No other calls with similar characteristics have been identified in the acoustic data from any hydrophone system in the North Pacific basin. Only one series of these 52-Hz calls has been recorded at a time, with no call overlap, suggesting that a single whale produced the calls. […] These tracks consistently appeared to be unrelated to the presence or movement of other whale species (blue, fin and humpback) monitored year-round with the same hydrophones…

We do not know the species of this whale, whether it was a hybrid or an anomalous whale that we have been tracking. It is perhaps difficult to accept that […] there could have been only one of this kind in this large oceanic expanse.

This is the story of the discovery of the loneliest whale. 

5. The New Inquiry: Banal Brutalities

I went back and forth for a couple of days on whether or not I should include this essay this week. I decided to include it because of how much I’ve thought about it. Sophie Helf writes about her relationship with the alienation she feels from her body, where her “legs both end just a few inches below the knee now, soft pink scar tissue seaming the ends together.” In an undisclosed event, Helf reflects on “how brutal [it was] to have my life cleaved so cleanly in half into a ‘before’ and ‘after’ via the cleaving of my body. When I was told what had happened… there was no gentleness to it. The doctor was abrupt. But I understand the doctor’s directness now, because what happened was ugly and sudden. Why tiptoe around it when the rest of my life was going to be shot through with this very brutality?” 

I’ve read this essay at least three times this week, and still have the urge to go back. I sent it to a friend that said “It’s so painful and beautiful but also v quick, kind of very abrupt. I wish it were way longer,” but I think its abruptness is the point. 

6. New York Times: Jordan Casteel Won’t Let You Look Away

Jordan Casteel is having a moment right now. Her first museum show in New York opened this week at the New Museum and features “nearly 40 canvases spanning seven years.” Casteel, who only paints people of color, is known for her “colossal portraits of friends and neighbors, works celebrated for their tenderness, keen social commentary and technical brio.” I’ve never seen any of her work in person, but will hopefully make a trip to see this exhibition. 

7. NPR: DevaCurl Faces Class Action Lawsuit Alleging Hair Loss

The natural hair internet and world is losing their shit over this DevaCurl lawsuit. DevaCurl is one of the most dominant brands in the natural hair care market and is being sued for allegedly causing “scalp irritation, damaged hair and hair loss.”

I have used DevaCurl shampoo and conditioner for years and personally have not noticed any of these negative side effects. However, I have never exclusively used DevaCurl products (plus my hair is not the best example as I swim obsessively and don’t take the best care of it), I’m always using a different brand’s moisturizers, and frequently using a specialized shampoo for chlorinated hair. 

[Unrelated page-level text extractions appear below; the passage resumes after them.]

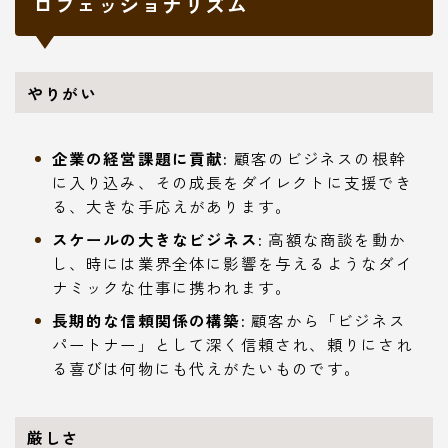
ロフェッショナリズム
やりがい
企業の経営課題に貢献:
顧客のビジネスの根幹
に入り込み、その成長をダイレクトに支援でき
る、大きな手応えがあります。
スケールの大きなビジネス:
高額な商談を動か
し、時には業界全体に影響を与えるようなダイ
ナミックな仕事に携われます。
長期的な信頼関係の構築:
顧客から「ビジネス
パートナー」として深く信頼され、頼りにされ
る喜びは何物にも代えがたいものです。
厳しさ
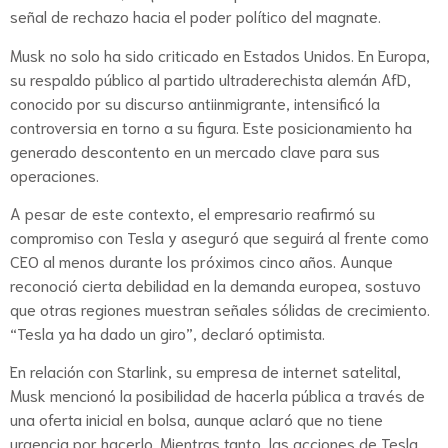
señal de rechazo hacia el poder político del magnate.
Musk no solo ha sido criticado en Estados Unidos. En Europa,
su respaldo público al partido ultraderechista alemán AfD,
conocido por su discurso antiinmigrante, intensificó la
controversia en torno a su figura. Este posicionamiento ha
generado descontento en un mercado clave para sus
operaciones.
A pesar de este contexto, el empresario reafirmó su
compromiso con Tesla y aseguró que seguirá al frente como
CEO al menos durante los próximos cinco años. Aunque
reconoció cierta debilidad en la demanda europea, sostuvo
que otras regiones muestran señales sólidas de crecimiento.
“Tesla ya ha dado un giro”, declaró optimista.
En relación con Starlink, su empresa de internet satelital,
Musk mencionó la posibilidad de hacerla pública a través de
una oferta inicial en bolsa, aunque aclaró que no tiene
urgencia por hacerlo. Mientras tanto, las acciones de Tesla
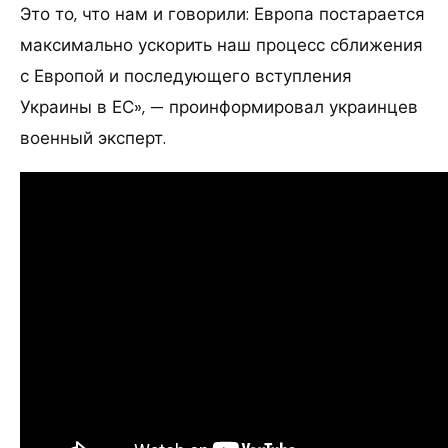
Это то, что нам и говорили: Европа постарается
максимально ускорить наш процесс сближения
с Европой и последующего вступления
Украины в ЕС», — проинформировал украинцев
военный эксперт.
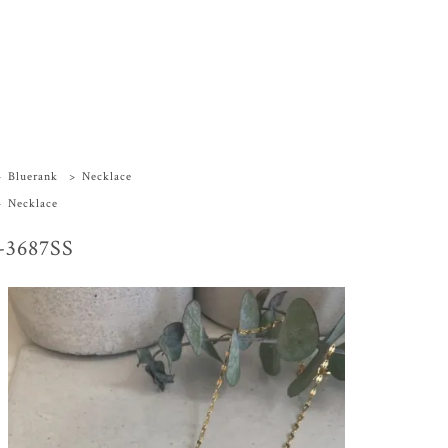
>
Bluerank
>
Necklace
>
Necklace
-3687SS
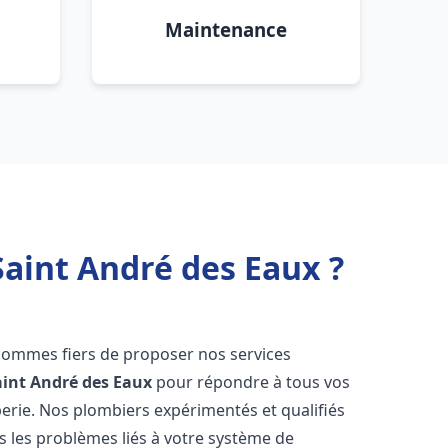
Maintenance
Saint André des Eaux ?
sommes fiers de proposer nos services
aint André des Eaux
pour répondre à tous vos
erie. Nos plombiers expérimentés et qualifiés
 les problèmes liés à votre système de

I don’t know if I’ll buy more of their products in the future, but I’m definitely going to use the half liter of shampoo and conditioner I have left. 

8. Twitter: Valentine’s Day

I saw this last weekend and cannot stop watching it! LMFAO. It is definitely my favorite thing I’ve seen over the past week, and a must-watch for any horny couples that got frisky on Valentine’s Day. 

9. Twitter: Hot Cheetos Bath

I’ve been thinking about this video since I first saw it and I, as with almost everyone that has watched, have so many questions. Like, why would you take a bath in Hot Cheetos?!? Amongst health concerns, it seems like an expensive bath, one that I’m too broke for.

10. NBC: Democratic Debate in Las Vegas

I’ve yet to watch this Democratic debate, but from all accounts, Mike Bloomberg got OWNED by Elizabeth Warren. V excited to sit down and watch the whole thing sometime this week.